A comprehensive scientific review published in a major nutritional journal in 2023 concluded that consuming full-fat dairy products is not clearly linked to an increased risk of heart disease or type 2 diabetes. The review also found no strong evidence that low-fat dairy products offer superior health protection.
Echoing these findings, a large-scale follow-up study in 2024, which monitored thousands of participants, observed no significant increase in heart disease risk among those who consumed full-fat dairy. The study also indicated that fermented dairy products like yogurt were associated with a reduced risk of heart disease and diabetes.
Furthermore, dietary experiments conducted between 2023 and 2024 revealed that incorporating full-fat dairy into a balanced diet did not lead to a noticeable increase in harmful cholesterol levels compared to low-fat dairy alternatives.
In a broader context, a comprehensive scientific review published in the journal Advances in Nutrition in 2020, nutrition experts concluded that consuming full-fat dairy products had either a neutral or inverse relationship with the risk of cardiovascular and metabolic diseases, adding that the evidence supporting the superiority of low-fat dairy was not as strong as previously believed.
Similarly, a systematic review published in the British Journal of Nutrition in 2018 suggested that dairy consumption might be associated with a reduced risk of heart disease and stroke, though the impact varied depending on the type of product and amount consumed.
However, a large analytical study published in Scientific Reports in 2020 indicated that cheese consumption was linked to a lower risk of coronary heart disease, while high-fat milk consumption was associated with a slight increase in disease risk, highlighting that the effect of dairy products may vary by type.
Adding to the discussion, a large international study within the PURE project, published in The Lancet in 2018, found that dairy consumption was associated with a lower risk of death and heart disease compared to no consumption, with no significant differences between full-fat and low-fat options.
Long-term research from Sweden tracked approximately 28,000 individuals for 25 years. The findings, published in the last decade, revealed that consuming full-fat cheese and cream was associated with a 13% to 29% lower risk of dementia and vascular dementia compared to those who consumed less of these products. The researchers noted that these findings were observational and did not establish a direct causal relationship between dairy consumption and dementia prevention.
Despite these findings, global health organizations continue to advise moderation in saturated fat intake, as other studies have linked high consumption to increased cholesterol levels and a higher risk of heart disease. These organizations often recommend partially replacing saturated fats with unsaturated fats, such as vegetable oils.

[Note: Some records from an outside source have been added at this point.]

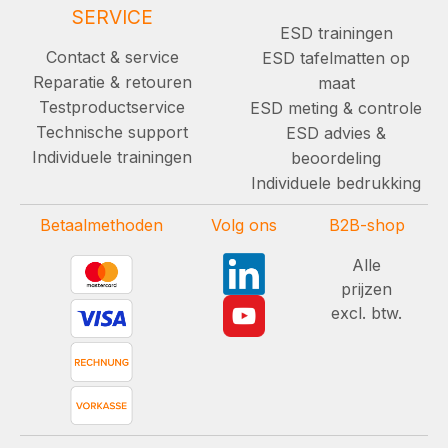
SERVICE
ESD trainingen
Contact & service
ESD tafelmatten op
Reparatie & retouren
maat
Testproductservice
ESD meting & controle
Technische support
ESD advies &
Individuele trainingen
beoordeling
Individuele bedrukking
Betaalmethoden
Volg ons
B2B-shop
Alle
prijzen
excl. btw.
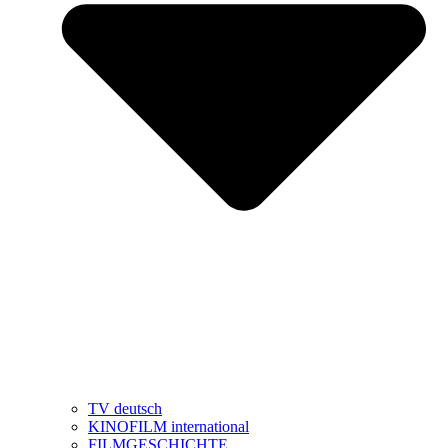
TV deutsch
KINOFILM international
FILMGESCHICHTE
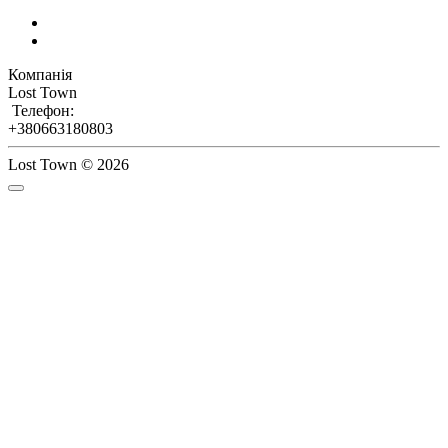
Компанія
Lost Town
Телефон:
+380663180803
Lost Town © 2026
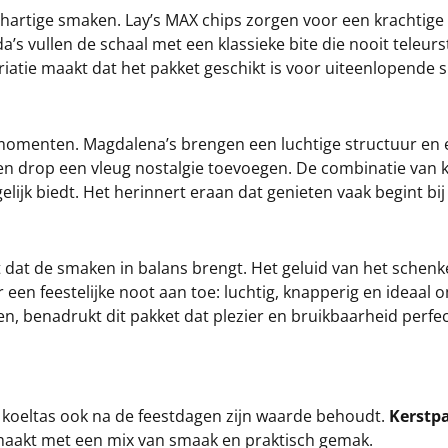
hartige smaken. Lay’s MAX chips zorgen voor een krachtige 
 vullen de schaal met een klassieke bite die nooit teleurste
riatie maakt dat het pakket geschikt is voor uiteenlopende 
 momenten. Magdalena’s brengen een luchtige structuur en 
oek en drop een vleug nostalgie toevoegen. De combinatie v
lijk biedt. Het herinnert eraan dat genieten vaak begint bij 
dat de smaken in balans brengt. Het geluid van het schenken
 een feestelijke noot aan toe: luchtig, knapperig en ideaal
n, benadrukt dit pakket dat plezier en bruikbaarheid perfe
e koeltas ook na de feestdagen zijn waarde behoudt.
Kerstp
 maakt met een mix van smaak en praktisch gemak.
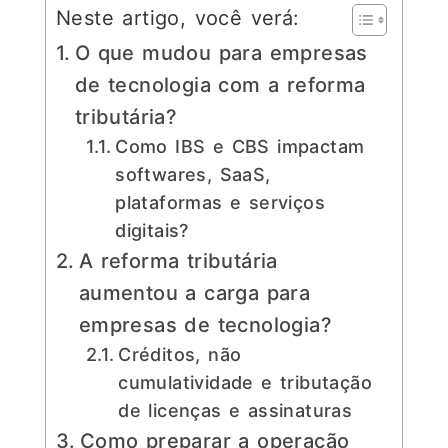
Neste artigo, você verá:
O que mudou para empresas
de tecnologia com a reforma
tributária?
Como IBS e CBS impactam
softwares, SaaS,
plataformas e serviços
digitais?
A reforma tributária
aumentou a carga para
empresas de tecnologia?
Créditos, não
cumulatividade e tributação
de licenças e assinaturas
Como preparar a operação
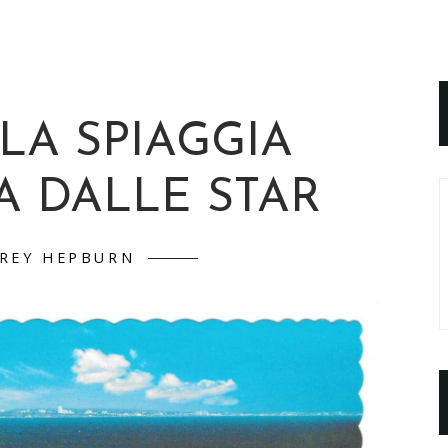
LA SPIAGGIA
A DALLE STAR
REY HEPBURN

Long-term nutritional analyses have also suggested that excessive butter consumption may be associated with a higher risk of mortality, while vegetable oils are linked to reduced health risks.
Researchers agree that the current evidence is complex and partially contradictory. They emphasize that observational studies cannot prove causation and that lifestyle, genetic factors, and overall diet play significant roles in the outcomes.
Experts underscore the need for long-term clinical trials to determine the true impact of full-fat dairy on health.
Despite the re-evaluation of dietary fats, nutrition experts concur that moderation and dietary diversity remain the cornerstones of any healthy eating plan. Full-fat dairy can be part of a balanced diet when consumed in moderation, with an emphasis on vegetables, fruits, and whole grains.